Copy every line of the entries that has the string "getirin" in it.

=== Begin Enclosure ===

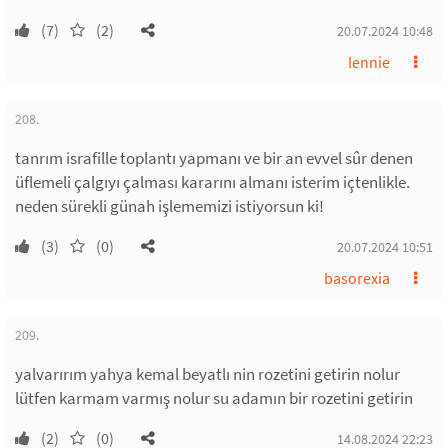
(7)
(2)
20.07.2024 10:48
lennie
208.
tanrım israfille toplantı yapmanı ve bir an evvel sûr denen
üflemeli çalgıyı çalması kararını almanı isterim içtenlikle.
neden sürekli günah işlememizi istiyorsun ki!
(3)
(0)
20.07.2024 10:51
basorexia
209.
yalvarırım yahya kemal beyatlı nin rozetini getirin nolur
lütfen karmam varmış nolur su adamın bir rozetini getirin
(2)
(0)
14.08.2024 22:23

=== End Enclosure ===

→ REPLY TO THE TASK
yalvarırım yahya kemal beyatlı nin rozetini getirin nolur
lütfen karmam varmış nolur su adamın bir rozetini getirin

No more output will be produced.